A Rainha só tinha uma maneira de resolver seus problemas, fossem grandes ou pequenos:
— Cortem-lhe a cabeça! — disse, sem nem olhar em volta.
— Eu mesmo buscarei o Carrasco — disse o Rei, impaciente, e correu dali.
Alice pensou em retornar para ver como estava o jogo, pois tinha ouvido a voz da Rainha à distância, gritando com entusiasmo. Três jogadores já tinham sido sentenciados à morte por passarem a vez. Alice não estava nada contente com o andar da carruagem, o jogo estava um caos tão grande que era impossível saber se era ou não sua vez. Decidiu procurar seu ouriço.
O bicho estava lutando com outro, uma excelente oportunidade para uma tacada: a única dificuldade era que seu flamingo tinha fugido para o outro lado do jardim, desesperado, e estava tentando subir em uma árvore.
Quando conseguiu trazer o flamingo de volta, a luta havia acabado e ambos os ouriços desapareceram.

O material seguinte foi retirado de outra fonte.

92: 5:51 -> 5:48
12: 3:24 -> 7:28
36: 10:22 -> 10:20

“Não faz diferença”, pensou. “Todos os arcos saíram deste lado do campo.”
Então, botou o flamingo debaixo do braço, para que não escapasse outra vez, e voltou para conversar com seu amigo.

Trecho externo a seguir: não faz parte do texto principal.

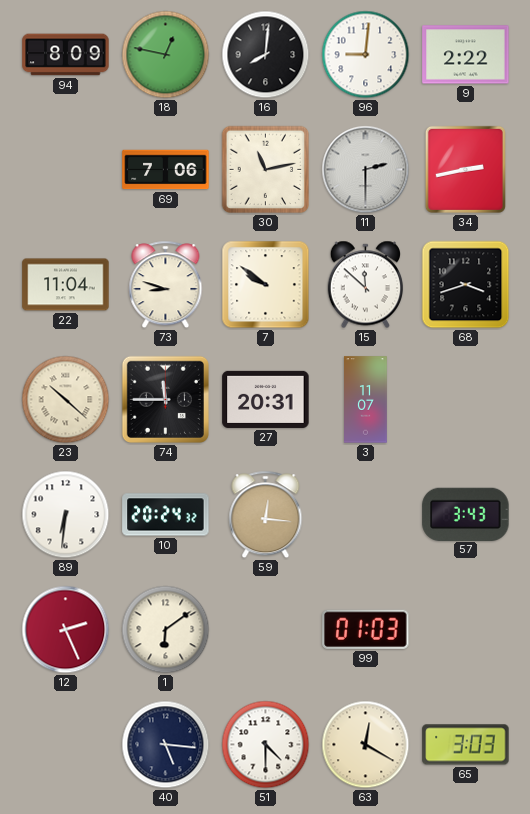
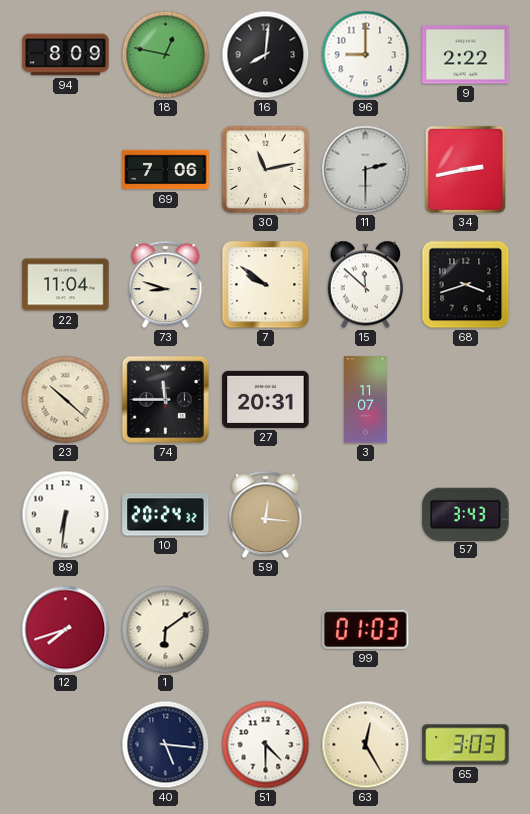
96: 9:01 -> 9:00
12: 2:26 -> 7:42
63: 12:20 -> 12:25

Ao retornar para a companhia do Gato de Sorriso, ela se surpreendeu com a multidão reunida ao redor dele: havia uma disputa entre o Carrasco, o Rei e a Rainha, que falavam todos ao mesmo tempo, enquanto o resto permanecia calado e bastante incomodado.
Alice foi interpelada pelos três para solucionar a questão, todos repetindo seus argumentos. No entanto, como falavam ao mesmo tempo, era muito difícil entender o que diziam.
Este era o argumento do Carrasco: não era possível cortar uma cabeça se ela não tivesse um corpo. Ele não estava disposto a passar por tal situação àquela altura da vida.
O argumento do Rei era: tudo que tem cabeça pode ser decapitado, e que o Carrasco estava dizendo bobagem.
O argumento da Rainha era: se ninguém fizesse algo imediatamente, ela mandaria decapitar todo mundo. (Esse comentário deixou todos muito preocupados.)
Alice não conseguiu pensar em nada para dizer, além de:
— O Gato pertence à Duquesa, melhor perguntar a ela.
— Ela está presa — a Rainha disse ao Carrasco. — Vá buscá-la.
E lá correu o assassino, igual a uma flecha.
O Gato começou a desaparecer e, quando a Duquesa chegou, ele já não estava lá. Rei e Carrasco corriam de um lado para o outro, procurando-o, enquanto o resto da patota voltava para o jogo.